TASK PROMPT: For every line below, set down an identical copy.

(MATERIAL FOR THIS EXERCISE Opens)

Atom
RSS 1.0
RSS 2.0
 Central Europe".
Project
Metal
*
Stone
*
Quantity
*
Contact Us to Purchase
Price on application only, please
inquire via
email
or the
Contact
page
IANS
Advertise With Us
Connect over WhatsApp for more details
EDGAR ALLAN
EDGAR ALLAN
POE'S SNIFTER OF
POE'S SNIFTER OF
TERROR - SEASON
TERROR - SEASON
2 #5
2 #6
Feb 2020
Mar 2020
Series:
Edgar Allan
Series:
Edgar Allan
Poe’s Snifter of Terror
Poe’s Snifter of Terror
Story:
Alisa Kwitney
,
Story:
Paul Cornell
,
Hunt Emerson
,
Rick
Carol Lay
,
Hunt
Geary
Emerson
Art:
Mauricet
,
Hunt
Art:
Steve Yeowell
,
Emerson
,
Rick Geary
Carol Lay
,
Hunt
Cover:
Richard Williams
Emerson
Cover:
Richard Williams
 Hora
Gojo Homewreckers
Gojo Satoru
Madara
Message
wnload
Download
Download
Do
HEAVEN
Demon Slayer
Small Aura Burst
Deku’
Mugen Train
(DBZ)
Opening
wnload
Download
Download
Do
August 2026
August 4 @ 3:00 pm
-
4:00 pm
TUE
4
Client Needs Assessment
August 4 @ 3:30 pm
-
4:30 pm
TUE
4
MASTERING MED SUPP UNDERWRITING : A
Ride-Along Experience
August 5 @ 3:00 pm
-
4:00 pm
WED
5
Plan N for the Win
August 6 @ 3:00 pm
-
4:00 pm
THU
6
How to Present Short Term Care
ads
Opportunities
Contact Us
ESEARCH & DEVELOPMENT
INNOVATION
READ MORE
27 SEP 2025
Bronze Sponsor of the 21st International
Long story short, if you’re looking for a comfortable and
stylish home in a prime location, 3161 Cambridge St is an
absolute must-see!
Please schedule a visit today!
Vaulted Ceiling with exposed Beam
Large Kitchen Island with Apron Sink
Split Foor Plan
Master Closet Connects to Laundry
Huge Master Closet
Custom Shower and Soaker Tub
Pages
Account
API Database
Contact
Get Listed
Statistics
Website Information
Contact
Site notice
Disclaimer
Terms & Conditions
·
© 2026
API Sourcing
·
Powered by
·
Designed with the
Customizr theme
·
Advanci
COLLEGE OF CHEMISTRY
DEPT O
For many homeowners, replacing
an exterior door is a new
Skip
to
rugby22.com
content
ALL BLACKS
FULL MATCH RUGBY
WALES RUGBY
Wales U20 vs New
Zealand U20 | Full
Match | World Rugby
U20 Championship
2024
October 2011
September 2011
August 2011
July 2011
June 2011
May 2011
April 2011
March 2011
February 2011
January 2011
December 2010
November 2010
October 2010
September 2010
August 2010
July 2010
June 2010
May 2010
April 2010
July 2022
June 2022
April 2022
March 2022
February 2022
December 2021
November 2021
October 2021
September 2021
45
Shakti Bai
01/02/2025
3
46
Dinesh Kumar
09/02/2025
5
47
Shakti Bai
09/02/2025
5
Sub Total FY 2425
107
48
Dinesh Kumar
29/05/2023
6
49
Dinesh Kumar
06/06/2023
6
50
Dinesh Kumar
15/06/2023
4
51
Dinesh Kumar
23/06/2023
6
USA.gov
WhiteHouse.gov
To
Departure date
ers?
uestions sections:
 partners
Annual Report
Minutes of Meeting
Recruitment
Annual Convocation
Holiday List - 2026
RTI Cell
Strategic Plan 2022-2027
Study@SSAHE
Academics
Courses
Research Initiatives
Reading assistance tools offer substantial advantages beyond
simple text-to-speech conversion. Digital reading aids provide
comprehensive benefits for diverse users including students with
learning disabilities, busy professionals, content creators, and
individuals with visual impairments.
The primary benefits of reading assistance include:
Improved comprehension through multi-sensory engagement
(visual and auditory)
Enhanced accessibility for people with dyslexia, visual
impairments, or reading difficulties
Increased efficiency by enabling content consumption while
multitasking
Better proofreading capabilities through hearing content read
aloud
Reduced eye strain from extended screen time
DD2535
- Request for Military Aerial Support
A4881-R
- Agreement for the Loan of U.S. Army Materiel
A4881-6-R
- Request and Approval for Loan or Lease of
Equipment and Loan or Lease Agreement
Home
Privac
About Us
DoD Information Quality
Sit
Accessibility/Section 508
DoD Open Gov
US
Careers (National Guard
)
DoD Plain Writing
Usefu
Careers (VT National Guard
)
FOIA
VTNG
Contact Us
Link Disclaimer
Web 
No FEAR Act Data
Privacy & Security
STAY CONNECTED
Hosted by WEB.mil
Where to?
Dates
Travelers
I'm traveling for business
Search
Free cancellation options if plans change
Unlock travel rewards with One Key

(MATERIAL FOR THIS EXERCISE Closes)

REPLY TO THE EXERCISE:
Atom
RSS 1.0
RSS 2.0
 Central Europe".
Project
Metal
*
Stone
*
Quantity
*
Contact Us to Purchase
Price on application only, please
inquire via
email
or the
Contact
page
IANS
Advertise With Us
Connect over WhatsApp for more details
EDGAR ALLAN
EDGAR ALLAN
POE'S SNIFTER OF
POE'S SNIFTER OF
TERROR - SEASON
TERROR - SEASON
2 #5
2 #6
Feb 2020
Mar 2020
Series:
Edgar Allan
Series:
Edgar Allan
Poe’s Snifter of Terror
Poe’s Snifter of Terror
Story:
Alisa Kwitney
,
Story:
Paul Cornell
,
Hunt Emerson
,
Rick
Carol Lay
,
Hunt
Geary
Emerson
Art:
Mauricet
,
Hunt
Art:
Steve Yeowell
,
Emerson
,
Rick Geary
Carol Lay
,
Hunt
Cover:
Richard Williams
Emerson
Cover:
Richard Williams
 Hora
Gojo Homewreckers
Gojo Satoru
Madara
Message
wnload
Download
Download
Do
HEAVEN
Demon Slayer
Small Aura Burst
Deku’
Mugen Train
(DBZ)
Opening
wnload
Download
Download
Do
August 2026
August 4 @ 3:00 pm
-
4:00 pm
TUE
4
Client Needs Assessment
August 4 @ 3:30 pm
-
4:30 pm
TUE
4
MASTERING MED SUPP UNDERWRITING : A
Ride-Along Experience
August 5 @ 3:00 pm
-
4:00 pm
WED
5
Plan N for the Win
August 6 @ 3:00 pm
-
4:00 pm
THU
6
How to Present Short Term Care
ads
Opportunities
Contact Us
ESEARCH & DEVELOPMENT
INNOVATION
READ MORE
27 SEP 2025
Bronze Sponsor of the 21st International
Long story short, if you’re looking for a comfortable and
stylish home in a prime location, 3161 Cambridge St is an
absolute must-see!
Please schedule a visit today!
Vaulted Ceiling with exposed Beam
Large Kitchen Island with Apron Sink
Split Foor Plan
Master Closet Connects to Laundry
Huge Master Closet
Custom Shower and Soaker Tub
Pages
Account
API Database
Contact
Get Listed
Statistics
Website Information
Contact
Site notice
Disclaimer
Terms & Conditions
·
© 2026
API Sourcing
·
Powered by
·
Designed with the
Customizr theme
·
Advanci
COLLEGE OF CHEMISTRY
DEPT O
For many homeowners, replacing
an exterior door is a new
Skip
to
rugby22.com
content
ALL BLACKS
FULL MATCH RUGBY
WALES RUGBY
Wales U20 vs New
Zealand U20 | Full
Match | World Rugby
U20 Championship
2024
October 2011
September 2011
August 2011
July 2011
June 2011
May 2011
April 2011
March 2011
February 2011
January 2011
December 2010
November 2010
October 2010
September 2010
August 2010
July 2010
June 2010
May 2010
April 2010
July 2022
June 2022
April 2022
March 2022
February 2022
December 2021
November 2021
October 2021
September 2021
45
Shakti Bai
01/02/2025
3
46
Dinesh Kumar
09/02/2025
5
47
Shakti Bai
09/02/2025
5
Sub Total FY 2425
107
48
Dinesh Kumar
29/05/2023
6
49
Dinesh Kumar
06/06/2023
6
50
Dinesh Kumar
15/06/2023
4
51
Dinesh Kumar
23/06/2023
6
USA.gov
WhiteHouse.gov
To
Departure date
ers?
uestions sections:
 partners
Annual Report
Minutes of Meeting
Recruitment
Annual Convocation
Holiday List - 2026
RTI Cell
Strategic Plan 2022-2027
Study@SSAHE
Academics
Courses
Research Initiatives
Reading assistance tools offer substantial advantages beyond
simple text-to-speech conversion. Digital reading aids provide
comprehensive benefits for diverse users including students with
learning disabilities, busy professionals, content creators, and
individuals with visual impairments.
The primary benefits of reading assistance include:
Improved comprehension through multi-sensory engagement
(visual and auditory)
Enhanced accessibility for people with dyslexia, visual
impairments, or reading difficulties
Increased efficiency by enabling content consumption while
multitasking
Better proofreading capabilities through hearing content read
aloud
Reduced eye strain from extended screen time
DD2535
- Request for Military Aerial Support
A4881-R
- Agreement for the Loan of U.S. Army Materiel
A4881-6-R
- Request and Approval for Loan or Lease of
Equipment and Loan or Lease Agreement
Home
Privac
About Us
DoD Information Quality
Sit
Accessibility/Section 508
DoD Open Gov
US
Careers (National Guard
)
DoD Plain Writing
Usefu
Careers (VT National Guard
)
FOIA
VTNG
Contact Us
Link Disclaimer
Web 
No FEAR Act Data
Privacy & Security
STAY CONNECTED
Hosted by WEB.mil
Where to?
Dates
Travelers
I'm traveling for business
Search
Free cancellation options if plans change
Unlock travel rewards with One Key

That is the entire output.